System Health Thresholds

Status

The Status tab in System Health tool provides a quick visual summary of the overall health of resources managed by SANsymphony software. Internal system monitors report events when status changes for a managed resource. Events occurring in the SAN are classified by severity, time-stamped and reported in the tool. Status of a resource is presented in a single message and is displayed according to the severity; higher severities are displayed before lesser severities.  At a glance, any managed resource requiring attention can be identified in the tool. Double-click on a message in the list to view details of the object. This tool can be kept open and active in your workspace to continually monitor the health of your SAN resources.

Physical disks with S.M.A.R.T. (also known as SMART) implementation are monitored for predicted drive failure.  

Security Classifications (highest to lowest):

Critical. This resource has received a status which is unhealthy and requires immediate attention.

Warning. This resource has received a status which requires attention. Check this resource and take action to ensure it does not reach a critical status.

Attention. This resource may require attention. Verify the status condition.

Each message may contain multiple reports containing different severity classifications; the message will be displayed under the highest severity classification. For instance, If a Fibre Channel port is Not-connected (Attention severity) and the Loop/Link is down (Critical severity), then this message is reported under the Critical classification at the top of the list.
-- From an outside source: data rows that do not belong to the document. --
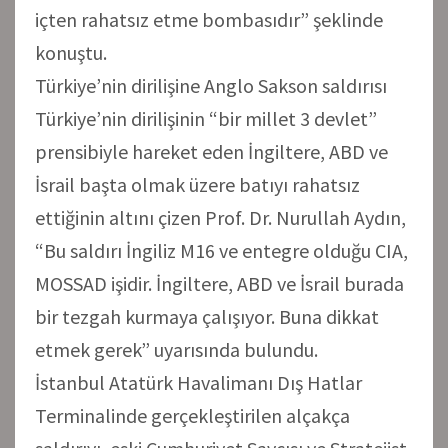
içten rahatsız etme bombasıdır” şeklinde
konuştu.
Türkiye’nin dirilişine Anglo Sakson saldırısı
Türkiye’nin dirilişinin “bir millet 3 devlet”
prensibiyle hareket eden İngiltere, ABD ve
İsrail başta olmak üzere batıyı rahatsız
ettiğinin altını çizen Prof. Dr. Nurullah Aydın,
“Bu saldırı İngiliz M16 ve entegre olduğu CIA,
MOSSAD işidir. İngiltere, ABD ve İsrail burada
bir tezgah kurmaya çalışıyor. Buna dikkat
etmek gerek” uyarısında bulundu.
İstanbul Atatürk Havalimanı Dış Hatlar
Terminalinde gerçekleştirilen alçakça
System Health messages are displayed as long as they are valid. If the System Health tool is open and no messages are displayed, then all managed resources are healthy.

 Link errors have to be manually reset in order to remove them from System Health. See Resetting Link Error Counts.

Bandwidth

The Bandwidth tab in System Health provides measurements associated with bandwidth to provide an overall view of network traffic. This tab can be used to identify specific SAN resources using excessive bandwidth. Measurements are provided for all front-end and mirror ports, disk pools, and physical disks for each DataCore Server in the server group. Data is refreshed frequently. Throughput, latency, and I/Os per second for each SAN resource is provided in real time.

Expand the objects in the tree to view all measurements for the DataCore Server. Comparatively high latency figures for a SAN resource may indicate potential network issue and identify where to begin troubleshooting in the server group when a bottleneck is suspected.

Bandwidth Measurements:

o           Throughput

·            Front-end Throughput = Amount of data received by the target port.

·            Mirror Throughput = Amount of data received by the mirror target port. (Data sent by a port as an initiator is not counted.)

·            Back-end Throughput =  Amount of data sent by the initiator port.

·            Physical Disk Throughput = Time of I/O completion. This is on the Initiator end and includes the transfer layer time.

·            Disk Pool Throughput = Time of I/O completion.

o           Latency is the largest delay in data transmission and displayed in milliseconds.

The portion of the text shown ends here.